Adrien Baillet, Préface.



             La vie de Monsieur Descartes d’Adrien Baillet, première biographie du philosophe, parue en 1691, quarante et un ans après sa mort, vient d’être réédité en un volume de mille et quelques pages. Cette édition de la version complète [1] inclut de nombreux documents : portrait gravé de « René Des-Cartes chevalier seigneur du Perron né en 1596 et mort en 1650 » d’après la sculpture de F. Dupin qui elle-même reproduisait le célèbre portrait de Frans Hals, « Privilège du Roy » autorisant l’impression et la vente de l’ouvrage, préface de l’auteur, table chronologique de la Vie de M. Descartes ; en fin d’ouvrage, un Abrégé de la vie de M. Baillet par Bernard de La Monnoye.

             Le texte est accompagné de deux systèmes de notes : en marge intérieure, pagination de l’édition originale (notes de l’éditeur) ; en marge extérieure, indication de l’année en cours de récit, renvois à des ouvrages, lettres et documents de l’époque et précisions historiques (notes d’Adrien Baillet).

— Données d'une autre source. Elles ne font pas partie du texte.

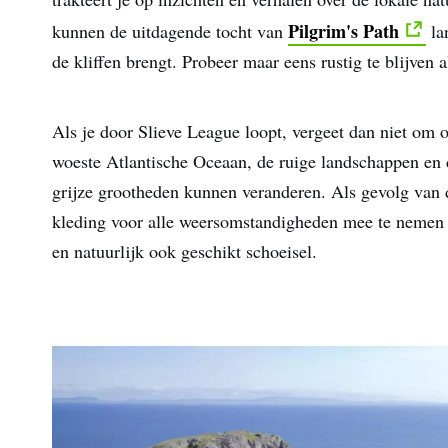
Pilgrim's Path
kunnen de uitdagende tocht van
la
de kliffen brengt. Probeer maar eens rustig te blijven 
Als je door Slieve League loopt, vergeet dan niet om 
woeste Atlantische Oceaan, de ruige landschappen en d
grijze grootheden kunnen veranderen. Als gevolg van 
kleding voor alle weersomstandigheden mee te nemen –
en natuurlijk ook geschikt schoeisel.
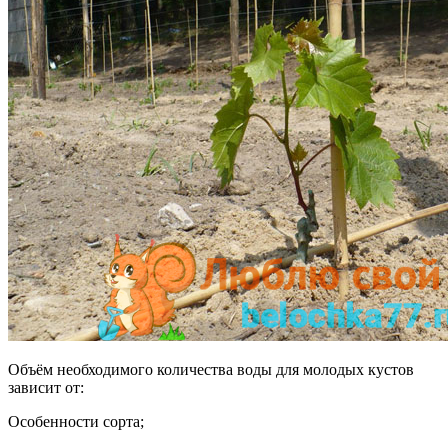
Объём необходимого количества воды для молодых кустов
зависит от:
Особенности сорта;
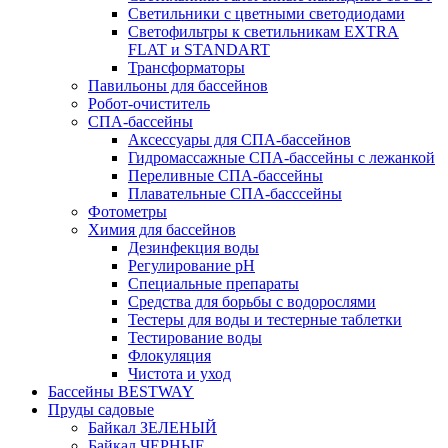
Светильники с цветными светодиодами
Светофильтры к светильникам EXTRA
FLAT и STANDART
Трансформаторы
Павильоны для бассейнов
Робот-очиститель
СПА-бассейны
Аксессуары для СПА-бассейнов
Гидромассажные СПА-бассейны с лежанкой
Переливные СПА-бассейны
Плавательные СПА-басссейны
Фотометры
Химия для бассейнов
Дезинфекция воды
Регулирование pH
Специальные препараты
Средства для борьбы с водорослями
Тестеры для воды и тестерные таблетки
Тестирование воды
Флокуляция
Чистота и уход
Бассейны BESTWAY
Пруды садовые
Байкал ЗЕЛЕНЫЙ
Байкал ЧЕРНЫЕ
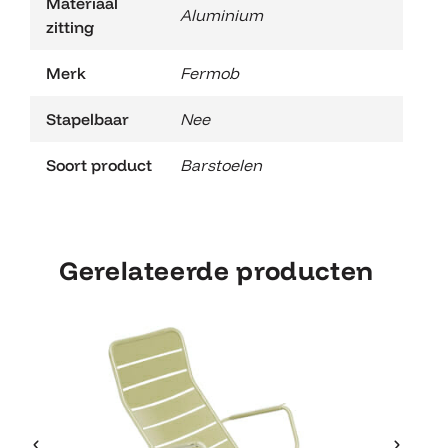
Materiaal
Aluminium
zitting
Merk
Fermob
Stapelbaar
Nee
Soort product
Barstoelen
Gerelateerde producten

             Chaque note, non numérotée, commence en alignement avec la ligne à laquelle elle se réfère. Ainsi page 171, et alors que nous sommes en 1623 :
             ligne 1 : « La mort du page Grégoire XV arrivée le huitième de juillet… », note : « Agé de 76 ans, après 2 ans & 5 mois de siège » (comprendre : deux ans et cinq mois qu’il siégeait comme pape)
             ligne 8 : « l’élection et le couronnement du nouveau pape [Urbain VIII] » , note : « Élu le 6 d’août, couronné le 29 de septembre »
             ligne 17 : « la nouvelle qu’il [Descartes] avait reçue de la mort de M. Sain ou Seign son parent… », note : « Mari de sa marraine »
             ligne 23 : « toutes les procurations nécessaires à cette affaire », note : « Lettre Ms de M. Desc. à son frère du 25 mars 1623 »
             ligne 29 : « Mais l’empressement qu’il avait de vendre le bien qu’il possédait en Poitou, lui avait fait différer son voyage », note : « Cette circonstance n’est point sans difficulté pour le temps du voyage en Italie. »

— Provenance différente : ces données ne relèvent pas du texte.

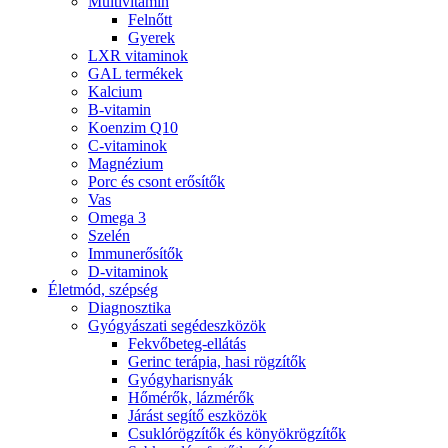
Multivitamin
Felnőtt
Gyerek
LXR vitaminok
GAL termékek
Kalcium
B-vitamin
Koenzim Q10
C-vitaminok
Magnézium
Porc és csont erősítők
Vas
Omega 3
Szelén
Immunerősítők
D-vitaminok
Életmód, szépség
Diagnosztika
Gyógyászati segédeszközök
Fekvőbeteg-ellátás
Gerinc terápia, hasi rögzítők
Gyógyharisnyák
Hőmérők, lázmérők
Járást segítő eszközök
Csuklórögzítők és könyökrögzítők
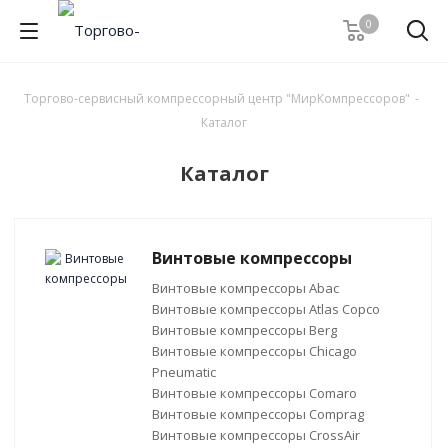
0
Торгово-сервисный компрессорный центр "МирКомпрессоров"
-
Каталог
Каталог
Винтовые компрессоры
Винтовые компрессоры Abac
Винтовые компрессоры Atlas Copco
Винтовые компрессоры Berg
Винтовые компрессоры Chicago
Pneumatic
Винтовые компрессоры Comaro
Винтовые компрессоры Comprag
Винтовые компрессоры CrossAir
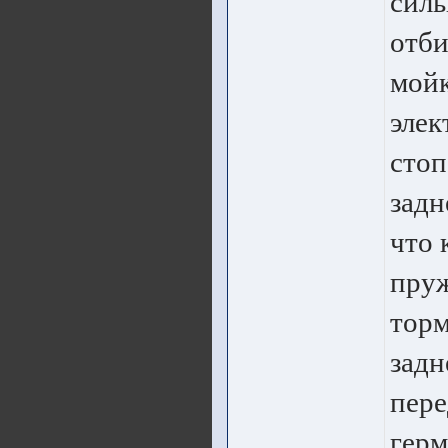
сил
отби
мойк
элек
стоп
задн
что 
пруж
торм
задн
пере
герм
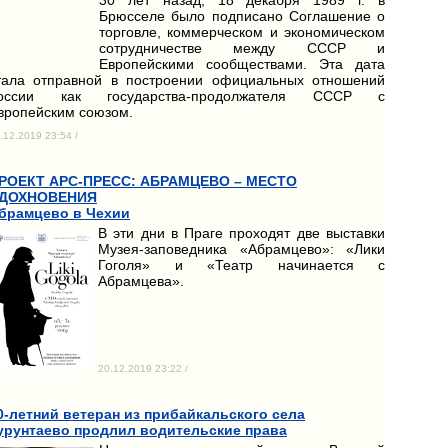
Брюсселе было подписано Соглашение о
торговле, коммерческом и экономическом
сотрудничестве между СССР и
Европейскими сообществами. Эта дата
тала отправной в построении официальных отношений
оссии как государства-продолжателя СССР с
вропейским союзом.
.12.2019 23:54 /
РОЕКТ АРС-ПРЕСС: АБРАМЦЕВО – МЕСТО
ДОХНОВЕНИЯ
брамцево в Чехии
В эти дни в Праге проходят две выставки
Музея-заповедника «Абрамцево»: «Лики
Гоголя» и «Театр начинается с
Абрамцева».
20.12.2019 23:22 /
0-летний ветеран из прибайкальского села
урунтаево продлил водительские права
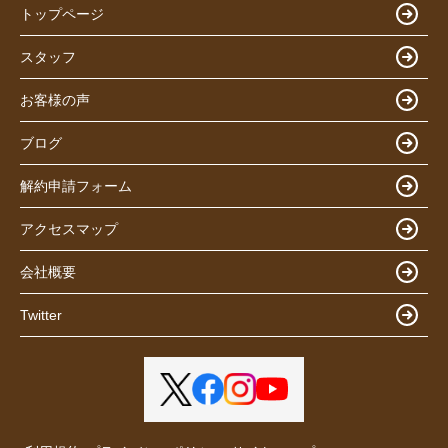
トップページ
スタッフ
お客様の声
ブログ
解約申請フォーム
アクセスマップ
会社概要
Twitter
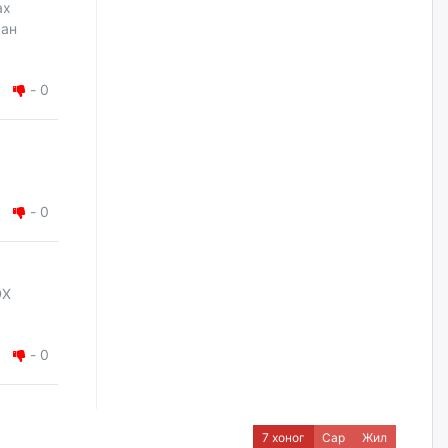
ах
уржигдар
сан
Д.Амарбаясгалан:
Шатахууныхаа 97 хувийг нэг
-
0
улсаас авдаг хараат байдлаа
зогсоож, Арабын орнуудаас
нийлүүлэх ажлыг сэргээх
ёстой
уржигдар
-
0
Худалдагч Н.Амарзаяа:
Дэлгүүрийн 32 хуудастай
өрийн дэвтэр долоо хоногт л
дүүрдэг
DX
уржигдар
АИ-92 шатахууны нийлүүлэлт
-
0
тасралтгүй үргэлжилж байна
уржигдар
7 хоног
Сар
Жил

             L’aventure de la vie de M. Descartes se déroule en huit livres :


Livre premier : Contenant ce qui s’est passé à son sujet depuis sa naissance jusqu’à ce qu’il se fût défait de ses préjugés.
Livre second : Contenant ce qui s’est passé depuis qu’il se fut défait des préjugés de l’École, jusqu’à son établissement en Hollande.
Livre troisième : Contenant ce qui s’est passé depuis qu’il eut quitté la France pour se retirer en Hollande, jusqu’à ce qu’il se fût déterminé à publier ses ouvrages.
Livre quatrième : Contenant ce qui s’est passé au sujet de M. Descartes, depuis la publication des Essais de sa Philosophie, jusqu’aux affaires qu’on lui suscita dans l’université d’Utrecht.
Livre cinquième : Contenant ce qui s’est passé à son sujet, depuis le temps de la connaissance qu’il fit avec les professeurs d’Utrecht, jusqu’à la publication de ses Méditations métaphysiques.
Livre sixième : Contenant ce qui s’est passé depuis la publication de ses Méditations métaphysiques, jusqu’à la publication de ses Principes de physique.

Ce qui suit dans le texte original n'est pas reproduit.